事件の背景にあるもの・・・

      2019/06/10

  悲しい事件が頻発しています。

  凶悪な悲しい事件に対して「通学、通園をどうするか?」「街中に防犯カメラか?」「警察や親の見守りの強化か?」「 通学バスは、なんのためだったのか…」頭の良い大人達は眉間にシワをよせて悩んでいます。対処療法的に「環境をどうするか?」も大切ですが、僕は「予防の1オンスは、治療の1ポンドに勝る」と思っています。大切なのは「予防」なのです。その予防は「教育」なのです。「自殺」も「いじめ」も「凶悪犯罪」も「無関心な社会」も、身勝手な犯人を作らない社会作りも、大切なのは自分をコントロールできる《教育》なのです。

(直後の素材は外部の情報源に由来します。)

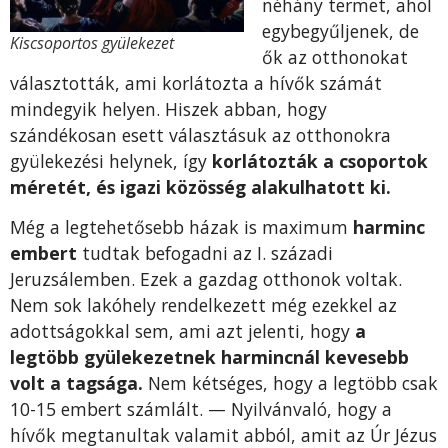
néhány termet, ahol
egybe­gyűljenek, de
Kiscsoportos gyülekezet
ők az otthonokat
választották, ami korlátozta a hí­vők számát
mindegyik helyen. Hiszek abban, hogy
szándékosan esett választásuk az otthonokra
gyülekezési helynek, így
korlátoz­ták a csoportok
méretét, és igazi közösség alakulhatott ki.
Még a legtehetősebb házak is maximum
harminc
embert
tudtak befo­gadni az I. századi
Jeruzsálemben. Ezek a gazdag otthonok vol­tak.
Nem sok lakóhely rendelkezett még ezekkel az
adottságok­kal sem, ami azt jelenti, hogy
a
legtöbb gyülekezetnek harmincnál kevesebb
volt a tagsága.
Nem kétséges, hogy a legtöbb csak
10-15 embert számlált. — Nyilvánvaló, hogy a
hívők megtanultak valamit abból, amit az Úr Jézus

  自分で自己コントロールが出来ない子供や、大人たちが増えてもいます。

  なぜならば、今は「こうしなさい」「これはしてはいけません!」のように親が、いつも「外側」から正しさ(善悪)を押し付ける教育だからです。
 

  子供は叱られたから、注意されたから「やる」か「やらない」かだけで、自分で考えて決めるわけではありません。そのため、自分の内側で考える能力が弱体化しています。
  薬物に手を染めた有名人が、警察の取調べに対して「捕まって良かったです…」まるでハンを押したように、同じ事を語ります。

  人はそれはやって良いことか、悪いことかの自己規律(良心)は、誰かに言われたからそうするのではなく、自分の中に持つ必要があります。外からの圧力ではなく、内側の力が必要なのです。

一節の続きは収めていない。